Reviews

Eve's Song Is a Haunting World Premiere From Patricia Ione Lloyd

A new play looks at violence against women in the African-American community.

Karl Green, Ashley D. Kelley, Kadijah Raquel, and De'Adre Aziza in a scene from Eve's Song, directed by Jo Bonney, at the Public Theater.
Karl Green, Ashley D. Kelley, Kadijah Raquel, and De'Adre Aziza in a scene from Eve's Song, directed by Jo Bonney, at the Public Theater.
(© Joan Marcus)

The new play Eve's Song, now playing at the Public Theater, begins as so many others do, with an upper-middle-class family sitting down to dinner. Deborah (De'Adre Aziza) and her children Lauren (Kadijah Raquel) and Mark (Karl Green) methodically unfurl their napkins with a flourish. They discuss their day. Brother and sister engage in playful banter. But there's something off, something simmering below the surface. It's a terror that's simultaneously localized to the Johnson family and the world at large.

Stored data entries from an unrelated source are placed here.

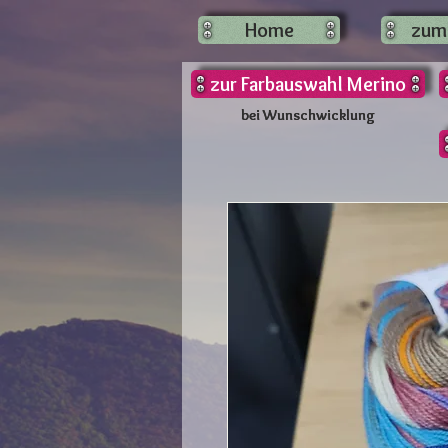
Home
zum
zur Farbauswahl Merino
bei Wunschwicklung
bei Wunschwicklung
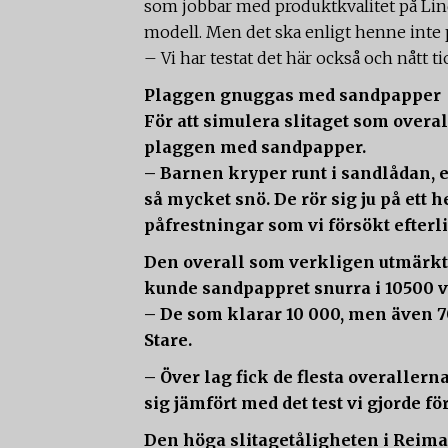
som jobbar med produktkvalitet på Linde
modell. Men det ska enligt henne inte 
– Vi har testat det här också och nått tio
Plaggen gnuggas med sandpapper
För att simulera slitaget som overal
plaggen med sandpapper.
– Barnen kryper runt i sandlådan, e
så mycket snö. De rör sig ju på ett h
påfrestningar som vi försökt efterl
Den overall som verkligen utmärkt
kunde sandpappret snurra i 10500 v
– De som klarar 10 000, men även 7
Stare.
– Över lag fick de flesta overallern
sig jämfört med det test vi gjorde för
Den höga slitagetåligheten i Reimas o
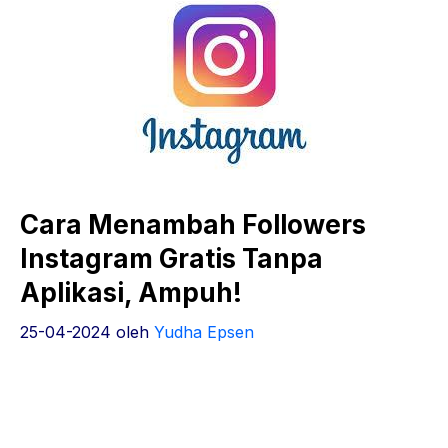
Cara Menambah Followers
Instagram Gratis Tanpa
Aplikasi, Ampuh!
25-04-2024
oleh
Yudha Epsen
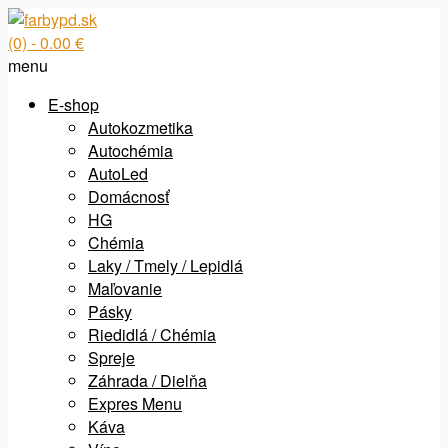
(0)
- 0.00 €
menu
E-shop
Autokozmetika
Autochémia
AutoLed
Domácnosť
HG
Chémia
Laky / Tmely / Lepidlá
Maľovanie
Pásky
Riedidlá / Chémia
Spreje
Záhrada / Dielňa
Expres Menu
Káva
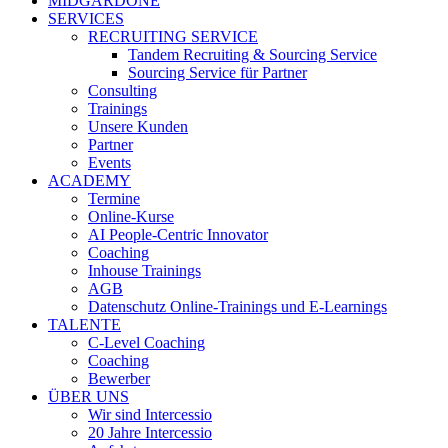
MIDGARDONE
SERVICES
RECRUITING SERVICE
Tandem Recruiting & Sourcing Service
Sourcing Service für Partner
Consulting
Trainings
Unsere Kunden
Partner
Events
ACADEMY
Termine
Online-Kurse
AI People-Centric Innovator
Coaching
Inhouse Trainings
AGB
Datenschutz Online-Trainings und E-Learnings
TALENTE
C-Level Coaching
Coaching
Bewerber
ÜBER UNS
Wir sind Intercessio
20 Jahre Intercessio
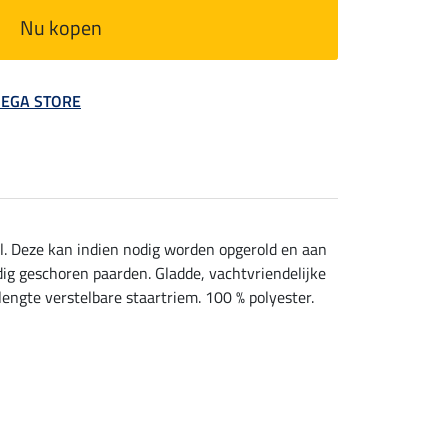
Nu kopen
 MEGA STORE
l. Deze kan indien nodig worden opgerold en aan
dig geschoren paarden. Gladde, vachtvriendelijke
lengte verstelbare staartriem. 100 % polyester.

Eve's Song marks the debut of playwright Patricia Ione Lloyd and tackles a lot of subjects: being black in 2018 America, being queer and black in 2018 America, being a queer, black woman in 2018 America, the very real violence and danger therein, first love, divorce, and the ancestral spirit world, to name a few. And it's a comedy — a very funny one at that. It'll also leave you shaken.

Deborah is the vice president of acquisitions for a big company. "I have always been meticulous and impeccable," she says about her work and life. "I have always excelled." When you're an African-American woman in a position of power, you have to be meticulous. And you have to be extra careful.

Well aware that wealth and status don't provide barriers when it comes to violence, Deborah, newly divorced, is worried about her kids. Mark, 14, is a very smart, very quiet kid. She doesn't know he's spending his nights watching news reports about the deaths of young black men like him. Meanwhile, Lauren, 19, has recently come out and started dating Upendo (Ashley D. Kelley), a socially woke activist who not only introduces Lauren to a world of fighting for justice, but also awakens her to the possibilities of finding her inner self.

As Deborah begins to feel like her life is splintering to pieces, cracks in the walls and floorboards of her home start to appear. So do the spirits of three female forebears who, we learn, have died senseless deaths. It all builds to a shattering, and more importantly, surprising, climax that's entirely unexpected. And yet, unfortunately, it's also entirely expected.

Aesthetically, the world built by director Jo Bonney looks very normal. The set (Riccardo Hernandez) resembles just about any dining room you've ever seen, with costumes (Emilio Sosa) straight out of the real world. But with simple modifications in lighting (Lap Chi Chu), projections (Hana S. Kim), and sound (Elisheba Ittoop), the tension increases exponentially. As in life, everything changes in an instant.

Each performance has its own haunted quality. Aziza wonderfully introduces us to that Type A mom for whom everything must be perfect, with hell to pay when its not. Green has some beautiful moments as a kid that's all too aware of what's going on in the world. Kelley brings bravado to the role of Upendo, while Raquel is just perfect as a young queer woman of color searching for her path. Vernice Miller, Rachel Watson-Jih, and Tamara M. Williams complete the company as Spirit Women, and each has a moving turn in the spotlight.

Lloyd displays a luminous voice, at once uproarious and melancholy, and loaded with the poetic lyricism of dramatic forbearers like Ntozake Shange, Lorraine Hansberry, and August Wilson. But this voice is all Lloyd's own. Not many people can weave a thread of humor into a play about violence against women in the African-American community, while making sure it also hits you hard in the stomach. Lloyd does both, and with the added attraction of making it feel like a credible, old-fashioned ghost story. Eve's Song is an exciting debut effort from a writer whose work should be blasted onto all of our radars.